Gli accordi sulle armi, che nell’importazione non hanno subito variazioni rispetto a prima della guerra e che si rinnoveranno automaticamente l’8 giugno, resteranno quelli che sono. È questa in effetti stridente contraddizione tra la denuncia, che a questo punto sia pur con tutte le cautele del caso è almeno chiara, e l’assenza di decisioni conseguenti. Sono i fatti, non le parole, a rendere il governo italiano il più vicino che ci sia in Europa a Netanyahu. È sull’assenza di fatti ma anche sulla timidezza della condanna che affonda la lama l’opposizione, impegnata a preparare la manifestazione del 7 giugno. Per il Pd Provenzano le parole del ministro “erano buone 50mila morti fa. Non bastano le nostre parole, figuriamoci le sue, timide, vaghe, inadeguate imbarazzate e imbarazzanti. La maggioranza del Paese chiede di rivedere l’accordo Ue e Israele. Se siete per i due Stati, perché bocciate il riconoscimento dello stato di Palestina?”.
Il 5S Ricciardi dà spettacolo: il Movimento di Conte è riuscito a identificarsi come il più impegnato, con Avs, nella difesa dei palestinesi e non intende mollare la postazione. Fratoianni, pacato nei toni, è però altrettanto infiammato: “Avrebbe dovuto chiedere un altro minuto di silenzio in memoria delle parole che non ha detto e soprattutto delle scelte che non avete fatto. Avreste il potere di fare qualcosa ma avete scelto l’ignavia del silenzio, la vergogna della vigliaccheria, la comodità dell’ipocrisia”. Che i tre partiti del centrosinistra si muovano su questa lunghezza d’onda era prevedibile e previsto. La manifestazione del 7 giugno è una scadenza importante sia perché i leader sperano nell’effetto traino sul referendum del giorno dopo sia perché dovrebbe cementare, col fuoco di una fiammeggiante causa comune, la nascitura coalizione.

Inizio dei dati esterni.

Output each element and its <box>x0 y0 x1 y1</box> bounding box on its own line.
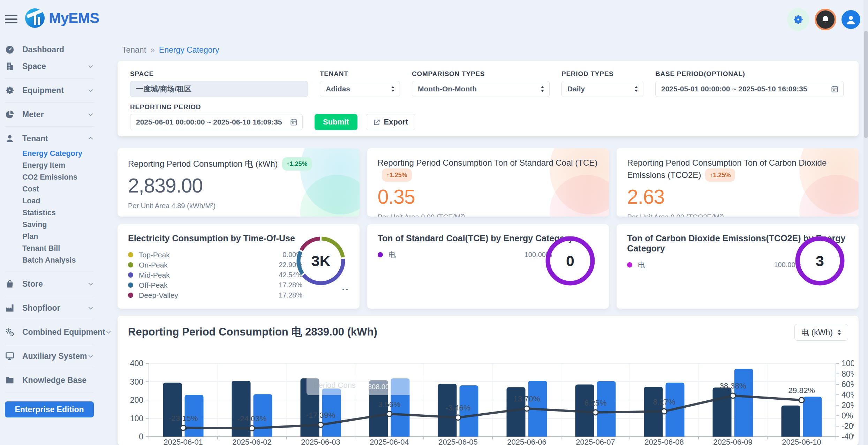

Non ci saranno i centristi che miravano a un ammorbidimento dei toni sia a una manifestazione anche in nome della parte migliore di Israele. Ma ieri in Parlamento la posizione più rilevante e meno prevedibile è stata la loro: danno voce a un’area del Paese confinante, e a volte sconfinante, con quella della destra. La posizione del governo su Gaza è impopolare in Italia non solo a sinistra e sempre più isolata in un’Europa che, sia pur faticosamente, sta scegliendo una linea decisamente più dura. Per Giorgia la guerra di Gaza è già diventata una trappola.